Kasparov Revolution in the 70s

Kasparov. Revolution in the 70s
Garry Kasparov on Modern Chess – Part 1: Revolution in the 70s
Könnt ihr alle Spieler identifizieren? 😁 Ich hab auf Anhieb auch nur 12 erkannt!

Das gebundene Buch ist 2007 bei Gloucester Publishers (Everyman Chess Series) erschienen und umfasst 416 Seiten. Format: 41½ × 59 Pica (ca. 175 × 250 mm). Es ist der erste Teil von »Garry Kasparov on Modern Chess«. In den anderen drei Teilen geht Garri Kasparov sehr ausführlich auf seine Wettkämpfe um die Weltmeisterschaft mit Anatolij Karpov ein: Im zweiten Band die Periode von 1975 bis 1985, dann im dritten Teil von 1986–1987 und schließlich im letzten Teil die Zeit von 1988–2009. Die Übersetzung besorgte der erfahrene Übersetzer Ken Neat.
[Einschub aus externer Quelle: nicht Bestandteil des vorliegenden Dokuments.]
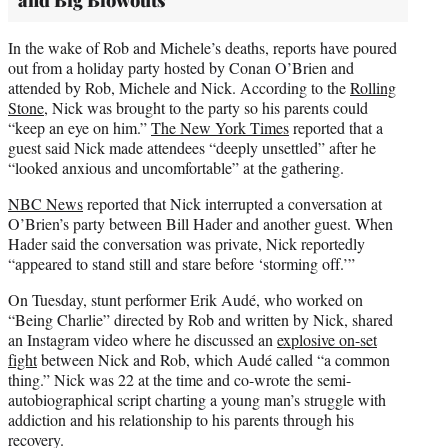
and Big Blowouts
In the wake of Rob and Michele’s deaths, reports have poured
out from a holiday party hosted by Conan O’Brien and
attended by Rob, Michele and Nick. According to the
Rolling
Stone
, Nick was brought to the party so his parents could
“keep an eye on him.”
The New York Times
reported that a
guest said Nick made attendees “deeply unsettled” after he
“looked anxious and uncomfortable” at the gathering.
NBC News
reported that Nick interrupted a conversation at
O’Brien’s party between Bill Hader and another guest. When
Hader said the conversation was private, Nick reportedly
“appeared to stand still and stare before ‘storming off.’”
On Tuesday, stunt performer Erik Audé, who worked on
“Being Charlie” directed by Rob and written by Nick, shared
an Instagram video where he discussed an
explosive on-set
fight
between Nick and Rob, which Audé called “a common
thing.” Nick was 22 at the time and co-wrote the semi-
autobiographical script charting a young man’s struggle with
addiction and his relationship to his parents through his
recovery.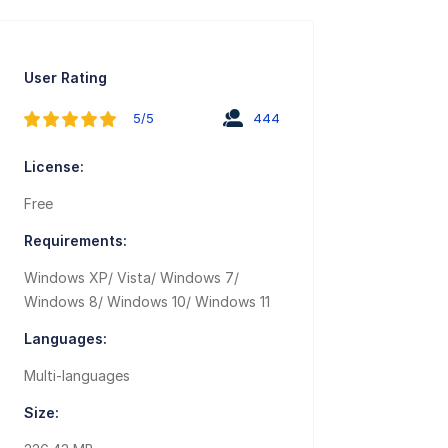
User Rating
5/5
444
License:
Free
Requirements:
Windows XP/ Vista/ Windows 7/
Windows 8/ Windows 10/ Windows 11
Languages:
Multi-languages
Size: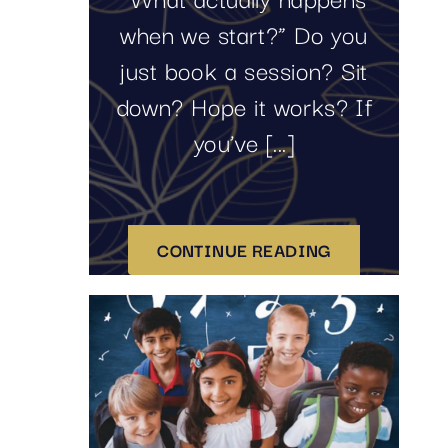
when we start?” Do you
just book a session? Sit
down? Hope it works? If
you’ve [...]
CONTINUE READING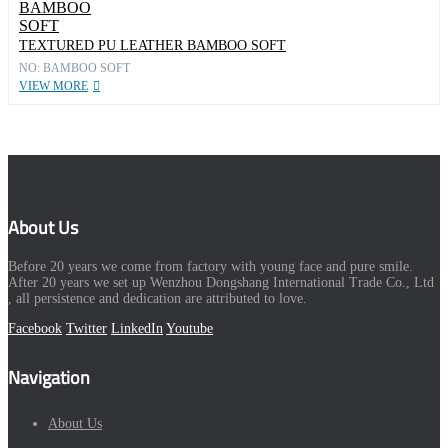
TEXTURED PU LEATHER BAMBOO SOFT
NO: BAMBOO SOFT
VIEW MORE
About Us
Before 20 years we come from factory with young face and pure smile.
After 20 years we set up Wenzhou Dongshang International Trade Co., Ltd
, all persistence and dedication are attributed to love.
Facebook
Twitter
LinkedIn
Youtube
Navigation
About Us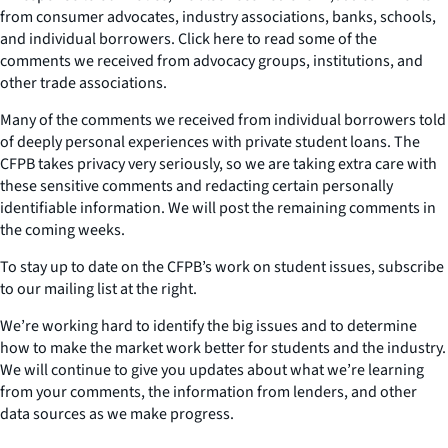
from consumer advocates, industry associations, banks, schools,
and individual borrowers. Click here to read some of the
comments we received from advocacy groups, institutions, and
other trade associations.
Many of the comments we received from individual borrowers told
of deeply personal experiences with private student loans. The
CFPB takes privacy very seriously, so we are taking extra care with
these sensitive comments and redacting certain personally
identifiable information. We will post the remaining comments in
the coming weeks.
To stay up to date on the CFPB’s work on student issues, subscribe
to our mailing list at the right.
We’re working hard to identify the big issues and to determine
how to make the market work better for students and the industry.
We will continue to give you updates about what we’re learning
from your comments, the information from lenders, and other
data sources as we make progress.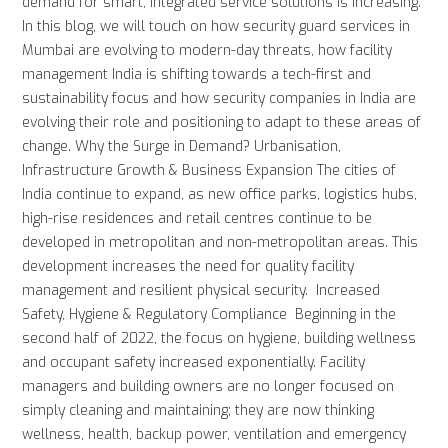
demand for smart, integrated service solutions is increasing.
In this blog, we will touch on how security guard services in
Mumbai are evolving to modern-day threats, how facility
management India is shifting towards a tech-first and
sustainability focus and how security companies in India are
evolving their role and positioning to adapt to these areas of
change. Why the Surge in Demand? Urbanisation,
Infrastructure Growth & Business Expansion The cities of
India continue to expand, as new office parks, logistics hubs,
high-rise residences and retail centres continue to be
developed in metropolitan and non-metropolitan areas. This
development increases the need for quality facility
management and resilient physical security. Increased
Safety, Hygiene & Regulatory Compliance Beginning in the
second half of 2022, the focus on hygiene, building wellness
and occupant safety increased exponentially. Facility
managers and building owners are no longer focused on
simply cleaning and maintaining; they are now thinking
wellness, health, backup power, ventilation and emergency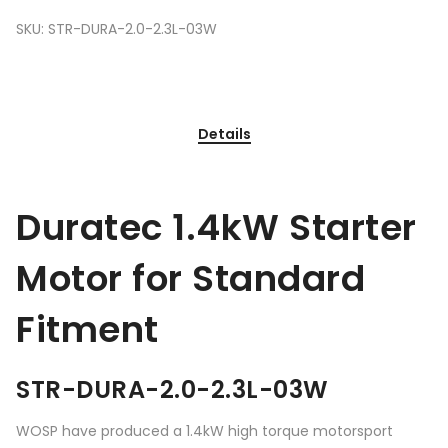
SKU:
STR-DURA-2.0-2.3L-03W
Details
Duratec 1.4kW Starter
Motor for Standard
Fitment
STR-DURA-2.0-2.3L-03W
WOSP have produced a 1.4kW high torque motorsport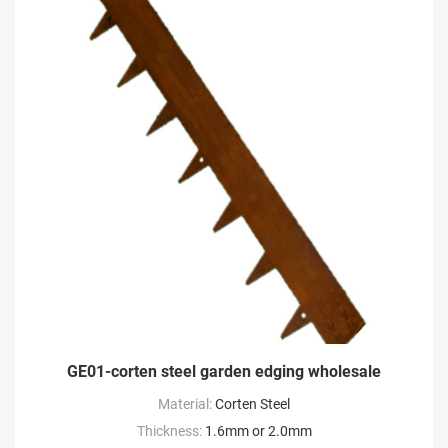
GE01-corten steel garden edging wholesale
Material:
Corten Steel
Thickness:
1.6mm or 2.0mm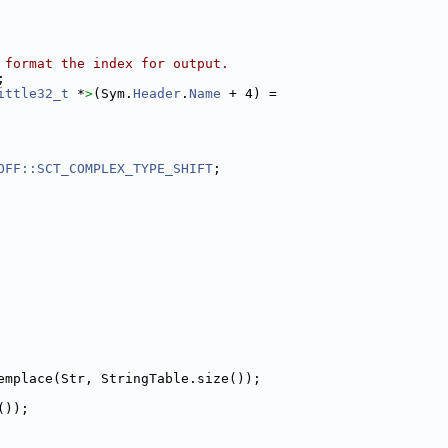
 format the index for output.
;
ittle32_t
 *
>
(Sym.
Header
.
Name
 + 4) =
OFF::SCT_COMPLEX_TYPE_SHIFT
;
emplace(Str, StringTable.size());
());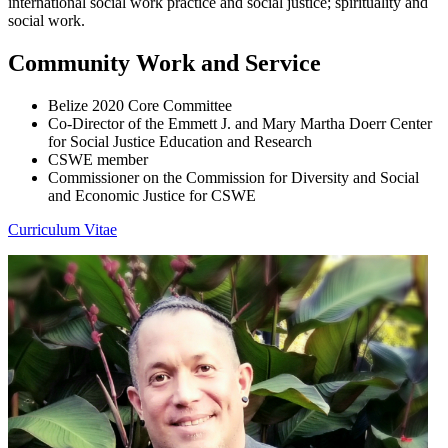
international social work practice and social justice; spirituality and
social work.
Community Work and Service
Belize 2020 Core Committee
Co-Director of the Emmett J. and Mary Martha Doerr Center
for Social Justice Education and Research
CSWE member
Commissioner on the Commission for Diversity and Social
and Economic Justice for CSWE
Curriculum Vitae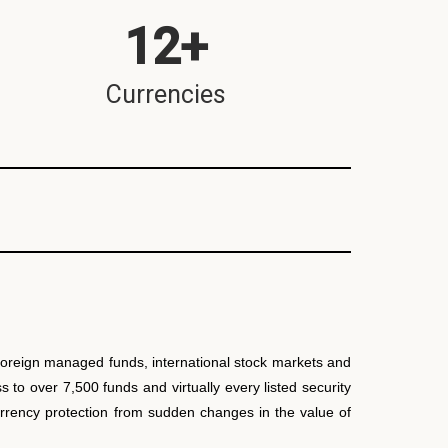
12
+
Currencies
 Foreign managed funds, international stock markets and
to over 7,500 funds and virtually every listed security
currency protection from sudden changes in the value of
Um das Buch einordnen zu können, muss ich bemerken, dass Kasparov neben dieser Reihe noch zwei weitere Reihen geschrieben hat. Einmal das neue Standardwerk in fünf Bänden »My Great Predecessors«, worin alle früheren Weltmeister und andere herausragende Spieler behandelt werden. Und zum anderen der Dreiteiler »Garry Kasparov on Garry Kasparov«. Leider gibt es nur von der »Weltmeisterserie« eine deutsche Übersetzung (diese in sieben Bänden bei der Edition Olms erschienen). Das sollte jedoch kein Problem sein, denn das Englisch ist einfach und gut zu verstehen.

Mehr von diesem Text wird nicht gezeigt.